Hemen hemen her albümüyle büyük başarılara imza atan Müren, Türk toplum yapısıyla ters düşen görüntüsüne karşın, farklı kesimlerden insanların sevgisini kazanabilmiş nadir sanatçılardandı. 45 yıllık sanat hayatında, yüzün üzerinde besteye imza atmış, iki yüzün üzerinde plak ve albüm çalışması yayınlamıştır.
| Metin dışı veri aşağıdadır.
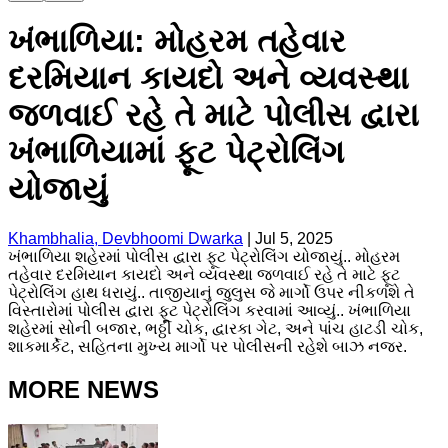
ખંભાળિયા: મોહરમ તહેવાર
દરમિયાન કાયદો અને વ્યવસ્થા
જળવાઈ રહે તે માટે પોલીસ દ્વારા
ખંભાળિયામાં ફૂટ પેટ્રોલિંગ
યોજાયું
Khambhalia, Devbhoomi Dwarka
|
Jul 5, 2025
ખંભાળિયા શહેરમાં પોલીસ દ્વારા ફૂટ પેટ્રોલિંગ યોજાયું.. મોહરમ
તહેવાર દરમિયાન કાયદો અને વ્યવસ્થા જળવાઈ રહે તે માટે ફૂટ
પેટ્રોલિંગ હાથ ધરાયું.. તાજીયાનું જુલુસ જે માર્ગો ઉપર નીકળશે તે
વિસ્તારોમાં પોલીસ દ્વારા ફૂટ પેટ્રોલિંગ કરવામાં આવ્યું.. ખંભાળિયા
શહેરમાં સોની બજાર, ભઠ્ઠી ચોક, દ્વારકા ગેટ, અને પાંચ હાટડી ચોક,
શાકમાર્કેટ, સહિતના મુખ્ય માર્ગો પર પોલીસની રહેશે બાઝ નજર.
MORE NEWS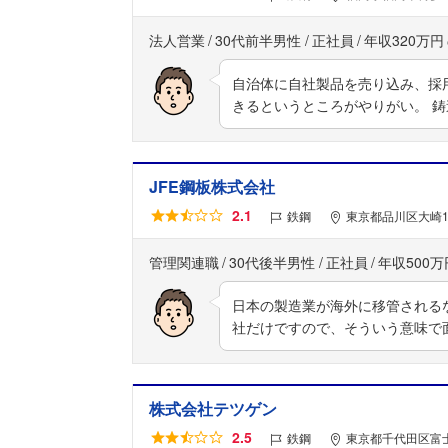
法人営業
30代前半男性
正社員
年収320万円
自治体に自社製品を売り込み、採
きるというところがやりがい。 
JFE鋼板株式会社
2.1
鉄鋼
東京都品川区大崎1
管理関連職
30代後半男性
正社員
年収500万
日本の製造業が海外に移管される
社だけですので、そういう意味で
株式会社テツゲン
2.5
鉄鋼
東京都千代田区富士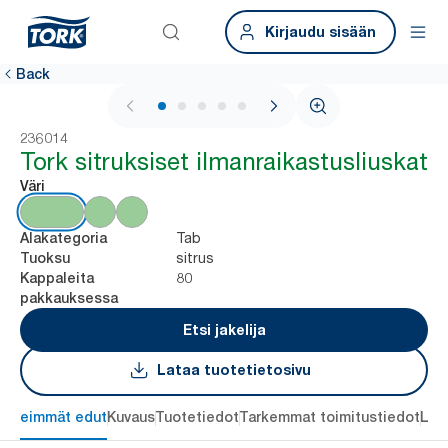
Kirjaudu sisään
Back
1 / 5
236014
Tork sitruksiset ilmanraikastusliuskat
Väri
Tab
Alakategoria
sitrus
Tuoksu
80
Kappaleita
pakkauksessa
Etsi jakelija
Lataa tuotetietosivu
ärkeimmät edut
Kuvaus
Tuotetiedot
Tarkemmat toimitustiedot
Lat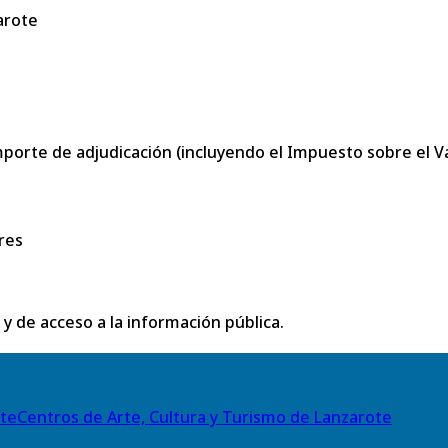
arote
porte de adjudicación (incluyendo el Impuesto sobre el Val
res
 y de acceso a la información pública.
Centros de Arte, Cultura y Turismo de Lanzarote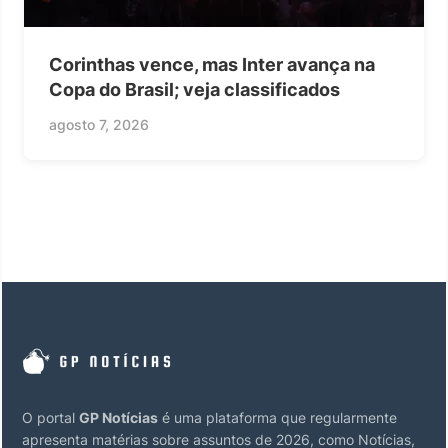
Corinthas vence, mas Inter avança na
Copa do Brasil; veja classificados
agosto 7, 2026
O portal
GP Notícias
é uma plataforma que regularmente
apresenta matérias sobre assuntos de 2026, como Notícias,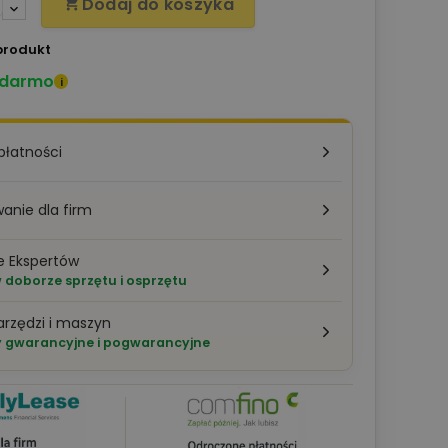
Dodaj do koszyka

produkt
 darmo
i
płatności
anie dla firm
e Ekspertów
doborze sprzętu i osprzętu
arzędzi i maszyn
 gwarancyjne i pogwarancyjne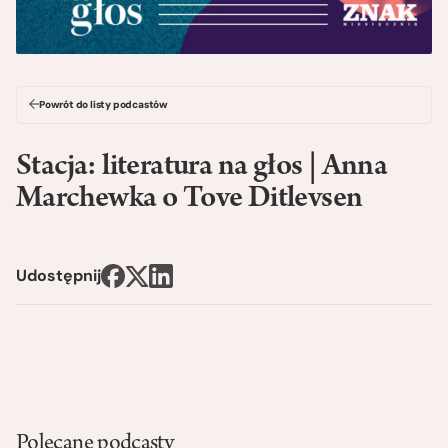
Powrót do listy podcastów
Stacja: literatura na głos | Anna
Marchewka o Tove Ditlevsen
Udostępnij
Polecane podcasty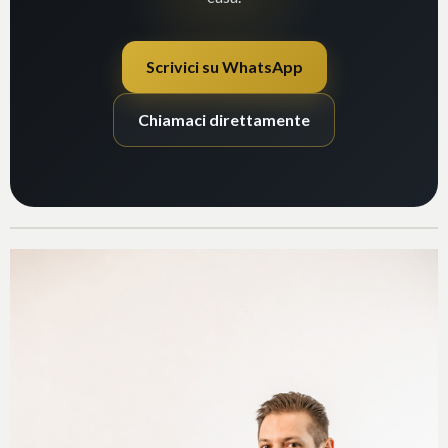
Scrivici su WhatsApp
Chiamaci direttamente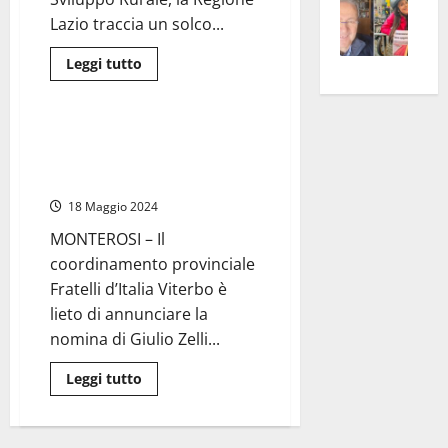
dolore
–
rass
Isee
Lazio traccia un solco...
immenso”
A
atte
a
Leggi
Leggi tutto
Omb
anc
26mi
di
Politica
più
Fest
Cont
euro
su
Fron
Agricoltura
Vald
per
–
Giulio Zelli nominato
e
e
l’an
35
commissario del circolo FdI di
bandi
Gabb
Zang
acca
per
Monterosi
gli
vis
202
agricoltori
18 Maggio 2024
laziali,
a
600
MONTEROSI – Il
vis
milioni
da
coordinamento provinciale
investire
entro
Fratelli d’Italia Viterbo è
il
lieto di annunciare la
2027
nomina di Giulio Zelli...
Leggi
Leggi tutto
di
più
su
Giulio
Zelli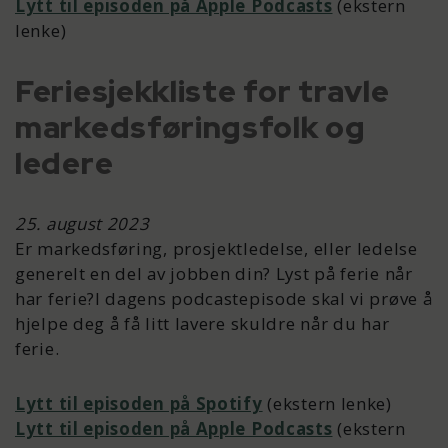
Lytt til episoden på Apple Podcasts
(ekstern
lenke)
Feriesjekkliste for travle
markedsføringsfolk og
ledere
25. august 2023
Er markedsføring, prosjektledelse, eller ledelse
generelt en del av jobben din? Lyst på ferie når
har ferie?I dagens podcastepisode skal vi prøve å
hjelpe deg å få litt lavere skuldre når du har
ferie.
Lytt til episoden på Spotify
(ekstern lenke)
Lytt til episoden på Apple Podcasts
(ekstern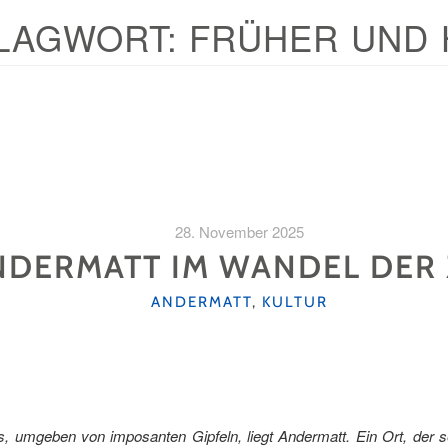
LAGWORT:
FRÜHER UND 
28. November 2025
NDERMATT IM WANDEL DER 
KATEGORIEN
ANDERMATT
,
KULTUR
umgeben von imposanten Gipfeln, liegt Andermatt. Ein Ort, der s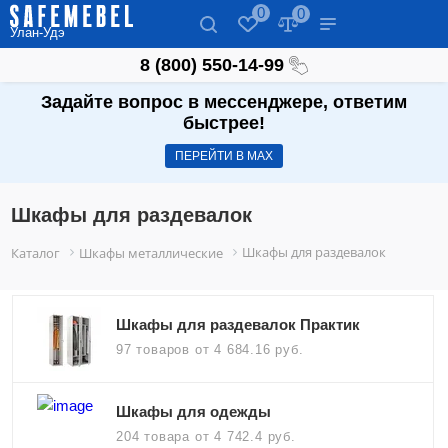
0
0
Улан-Удэ
8 (800) 550-14-99
Задайте вопрос в мессенджере, ответим
быстрее!
ПЕРЕЙТИ В МАХ
Шкафы для раздевалок
Шкафы для раздевалок
Каталог
Шкафы металлические
Шкафы для раздевалок Практик
97 товаров
от 4 684.16 руб.
Шкафы для одежды
204 товара
от 4 742.4 руб.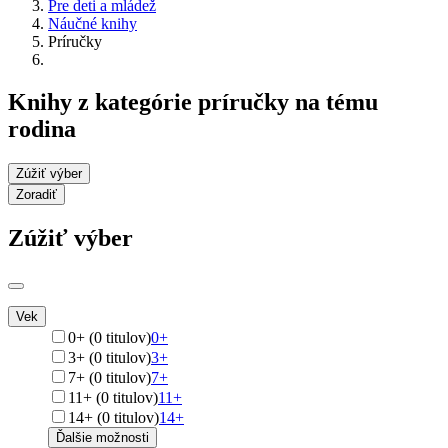
Pre deti a mládež
Náučné knihy
Príručky
Knihy z kategórie príručky na tému
rodina
Zúžiť výber
Zoradiť
Zúžiť výber
Vek
0+ (0 titulov)
0+
3+ (0 titulov)
3+
7+ (0 titulov)
7+
11+ (0 titulov)
11+
14+ (0 titulov)
14+
Ďalšie možnosti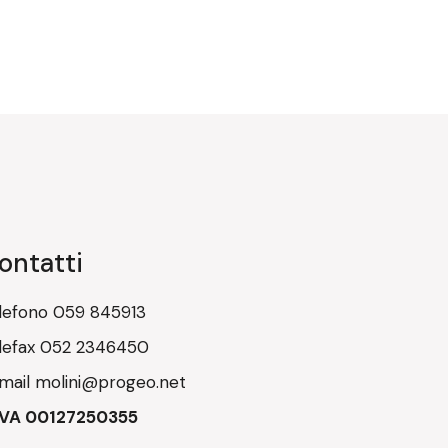
ontatti
lefono
059 845913
lefax
052 2346450
mail
molini@progeo.net
IVA 00127250355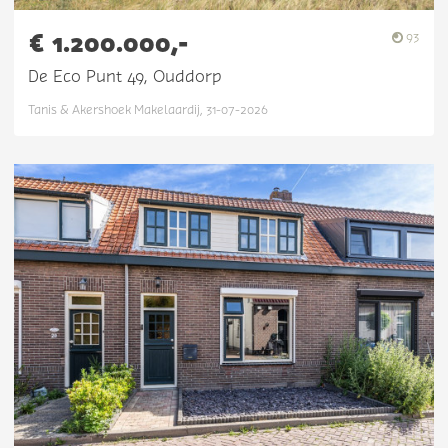
€ 1.200.000,-
93
De Eco Punt 49, Ouddorp
Tanis & Akershoek Makelaardij, 31-07-2026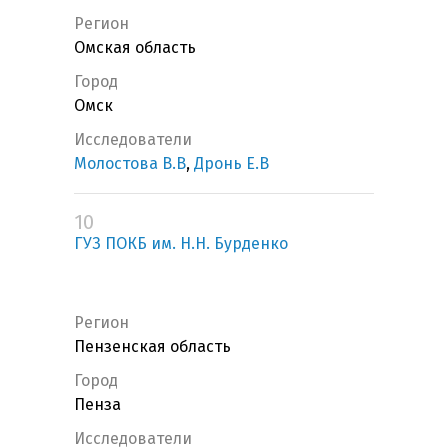
Регион
Омская область
Город
Омск
Исследователи
Молостова В.В
,
Дронь Е.В
10
ГУЗ ПОКБ им. Н.Н. Бурденко
Регион
Пензенская область
Город
Пенза
Исследователи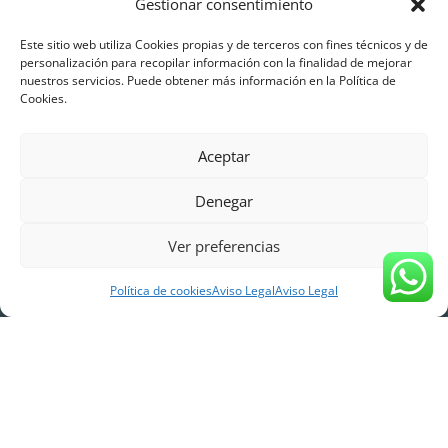
info@winterdreams.es
Gestionar consentimiento
Carrer de Mossèn Jacint Verdaguer, 96, 08830 Sant Boi de
Este sitio web utiliza Cookies propias y de terceros con fines técnicos y de
Llobregat, Barcelona
personalización para recopilar información con la finalidad de mejorar
nuestros servicios. Puede obtener más información en la Política de
Cookies.
Aceptar
Denegar
Ver preferencias
Política de cookies
Aviso Legal
Aviso Legal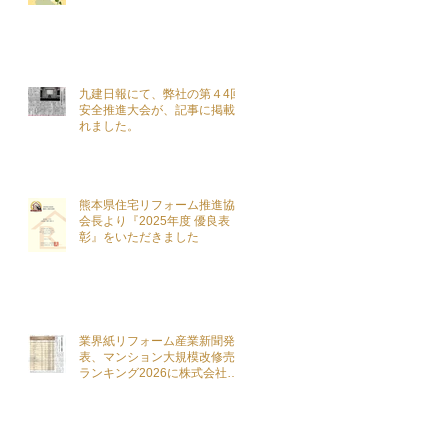
九建日報にて、弊社の第４4回
安全推進大会が、記事に掲載さ
れました。
熊本県住宅リフォーム推進協議
会長より『2025年度 優良表
彰』をいただきました
業界紙リフォーム産業新聞発
表、マンション大規模改修売上
ランキング2026に株式会社こ
ざきがランクインを致しました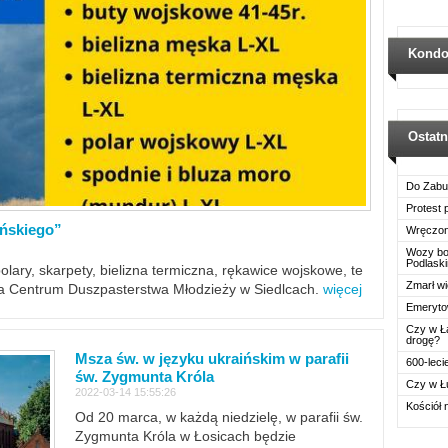
Kondo
Ostat
Do Zabu
Protest
ińskiego”
Wręczon
Wozy boj
Podlask
polary, skarpety, bielizna termiczna, rękawice wojskowe, te
Zmarł wi
ra Centrum Duszpasterstwa Młodzieży w Siedlcach.
więcej
Emerytow
Czy w Ł
drogę?
Msza św. w języku ukraińskim w parafii
600-leci
św. Zygmunta Króla
Czy w Ł
2022-03-14 15:55:26
Kościół 
Od 20 marca, w każdą niedzielę, w parafii św.
Zygmunta Króla w Łosicach będzie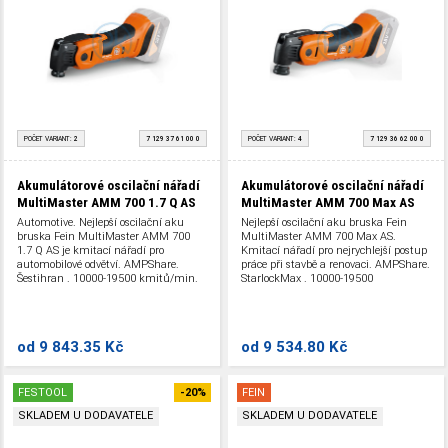
POČET VARIANT:
2
7 129 37 61 00 0
POČET VARIANT:
4
7 129 36 62 00 0
Akumulátorové oscilační nářadí
Akumulátorové oscilační nářadí
MultiMaster AMM 700 1.7 Q AS
MultiMaster AMM 700 Max AS
Automotive. Nejlepší oscilační aku
Nejlepší oscilační aku bruska Fein
bruska Fein MultiMaster AMM 700
MultiMaster AMM 700 Max AS.
1.7 Q AS je kmitací nářadí pro
Kmitací nářadí pro nejrychlejší postup
automobilové odvětví. AMPShare.
práce při stavbě a renovaci. AMPShare.
Šestihran . 10000-19500 kmitů/min.
StarlockMax . 10000-19500
18 V.
kmitů/min. 18 V.
od
9 843.35 Kč
od
9 534.80 Kč
FESTOOL
-20%
FEIN
SKLADEM U DODAVATELE
SKLADEM U DODAVATELE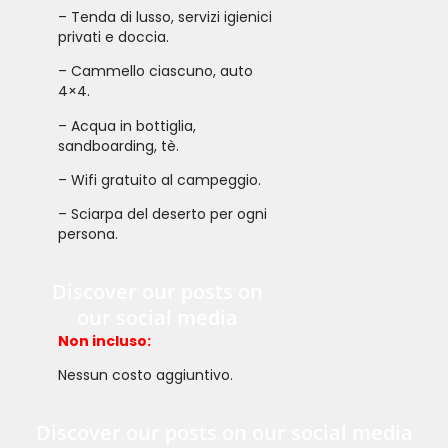
– Tenda di lusso, servizi igienici
privati ​​e doccia.
– Cammello ciascuno, auto
4×4.
– Acqua in bottiglia,
sandboarding, tè.
– Wifi gratuito al campeggio.
– Sciarpa del deserto per ogni
persona.
discover our posts on
our social media
Non incluso:
Nessun costo aggiuntivo.
discover our posts on our social media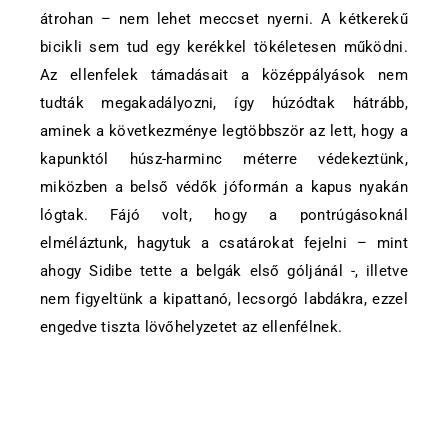
átrohan – nem lehet meccset nyerni. A kétkerekű
bicikli sem tud egy kerékkel tökéletesen működni.
Az ellenfelek támadásait a középpályások nem
tudták megakadályozni, így húzódtak hátrább,
aminek a következménye legtöbbször az lett, hogy a
kapunktól húsz-harminc méterre védekeztünk,
miközben a belső védők jóformán a kapus nyakán
lógtak. Fájó volt, hogy a pontrúgásoknál
elméláztunk, hagytuk a csatárokat fejelni – mint
ahogy Sidibe tette a belgák első góljánál -, illetve
nem figyeltünk a kipattanó, lecsorgó labdákra, ezzel
engedve tiszta lövőhelyzetet az ellenfélnek.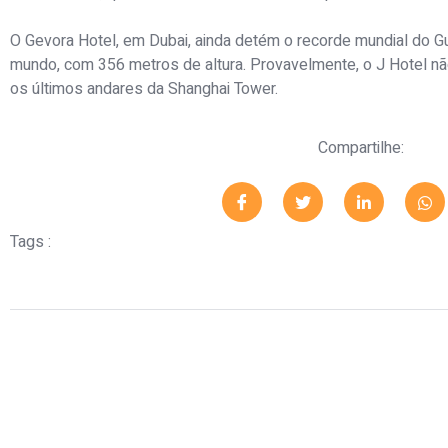
O Gevora Hotel, em Dubai, ainda detém o recorde mundial do G
mundo, com 356 metros de altura. Provavelmente, o J Hotel nã
os últimos andares da Shanghai Tower.
Compartilhe:
Tags :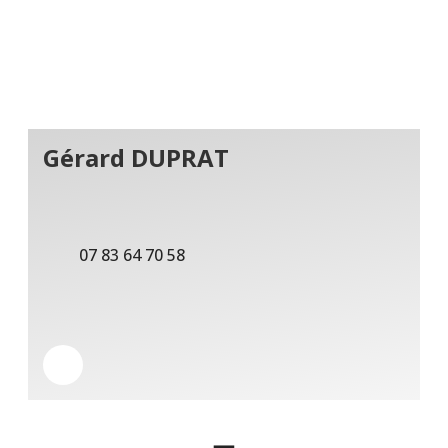
Gérard DUPRAT
07 83 64 70 58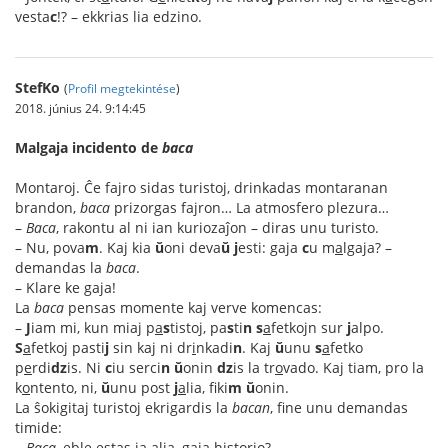
vesta
c
!? – ekkrias lia edzino.
StefKo
(
Profil megtekintése
)
2018. június 24. 9:14:45
Malgaja incidento de
baca
Montaroj. Ĉe fajro sidas turistoj, drinkadas montaranan
brandon,
baca
prizorgas fajron… La atmosfero plezura…
–
Baca
, rakontu al ni ian kuriozaĵon – diras unu turisto.
– Nu, pova
m
. Kaj kia
ŭ
oni deva
ŭ
j
esti: gaja
c
u m
a
lgaja? –
demandas la
baca
.
– Klare ke gaja!
La
baca
pensas momente kaj verve komencas:
–
J
iam mi, kun miaj p
a
s
tistoj, pa
s
ti
n
s
a
fetkojn sur
j
alpo.
S
a
fetkoj pasti
j
sin kaj ni dr
i
nkadi
n
. Kaj
ŭ
unu
s
a
fetko
p
e
rdi
dz
is. Ni
c
iu serci
n
ŭ
onin
dz
is la tr
o
vado. Kaj tiam, pro la
k
o
ntento, ni,
ŭ
unu post
j
a
lia, fiki
m
ŭ
onin.
La ŝokigitaj turistoj ekrigardis la
bacan
, fine unu demandas
timide:
–
Baca
, eble estas ia alia, gaja historio?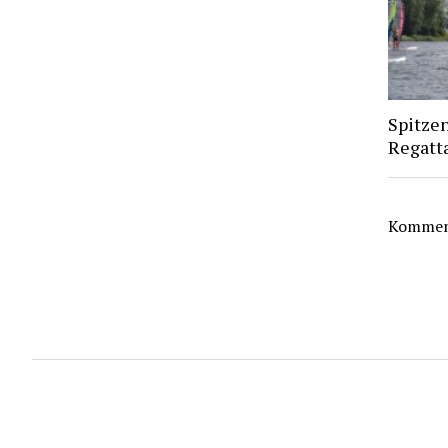
Spitze
Regatt
Komment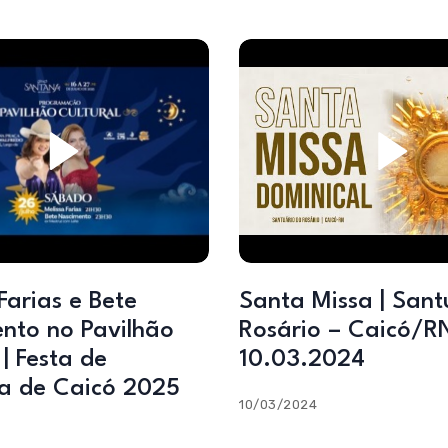
Farias e Bete
Santa Missa | Sant
nto no Pavilhão
Rosário – Caicó/RN
 | Festa de
10.03.2024
a de Caicó 2025
10/03/2024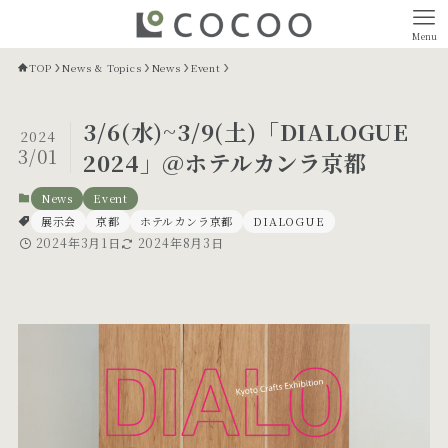
Menu
TOP
News & Topics
News
Event
3/6(水)~3/9(土)「DIALOGUE
2024
3/01
2024」@ホテルカンラ京都
News
Event
展示会
京都
ホテルカンラ京都
DIALOGUE
2024年3月1日
2024年8月3日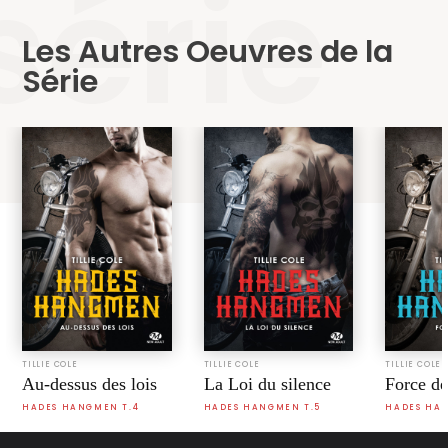
série
Les Autres Oeuvres de la
Série
TILLIE COLE
TILLIE COLE
TILLIE COLE
Au-dessus des lois
La Loi du silence
Force de
HADES HANGMEN T.4
HADES HANGMEN T.5
HADES HAN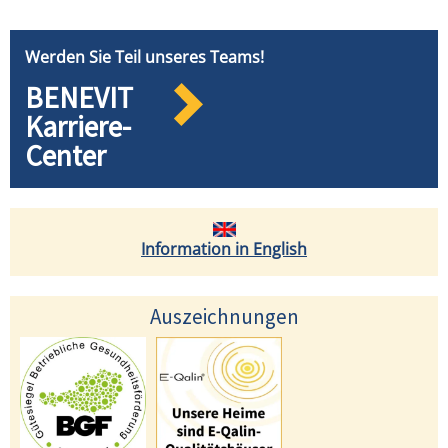
Werden Sie Teil unseres Teams!
BENEVIT
Karriere-
Center
Information in English
Auszeichnungen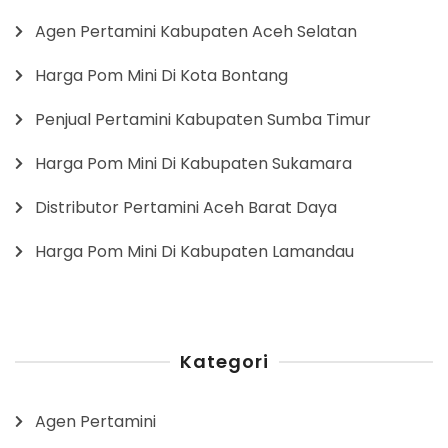
Agen Pertamini Kabupaten Aceh Selatan
Harga Pom Mini Di Kota Bontang
Penjual Pertamini Kabupaten Sumba Timur
Harga Pom Mini Di Kabupaten Sukamara
Distributor Pertamini Aceh Barat Daya
Harga Pom Mini Di Kabupaten Lamandau
Kategori
Agen Pertamini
Almanya, Amerika, Yunanistan gibi ülkelerde de kasetleri satıldı. İngiltere'nin dünyaca ünlü şarkıcılarından Morrissey ve Marc Almond, Zeki Müren’i en çok sevdiği ses sanatçıları arasında baş sırada göstermektedirler. 1955 yılında “Manolyam” adlı şarkısıyla Türkiye’de ilk kez verilen Altın Plak Ödülü’nü almıştı

ALBÜMLERİ: Senede Bir Gün (1970), Pırlanta 1 (1973), Pırlanta 2 (1973), Pırlanta 3 (1973), Pırlanta 4 (1973), Hatıra (1973), Anılarım (1974), Mücevher (1975), Güneşin Oğlu (1976), Nazar Boncuğu (1977), Zirvedeki (1977), Sükse (1978), Kahır Mektubu (1981), Eskimeyen Dost (1982), Hayat Öpücüğü (1984), Masal (1985), Helal Olsun (1986), Aşk Kurbanı (1987), Gözlerin Doğuyor Gecelerime (1988), Ayrılık İşte (1989), Karanlıklar Güneşi (1989), Şarkılar (1989), Dilek Çeşmesi (1989), Bir Tatlı Tebessüm (1990), Doruktaki Nağmeler (1991), Sorma (1992).

KİTAP: Bıldırcın Yağmuru (şiirler, 1965).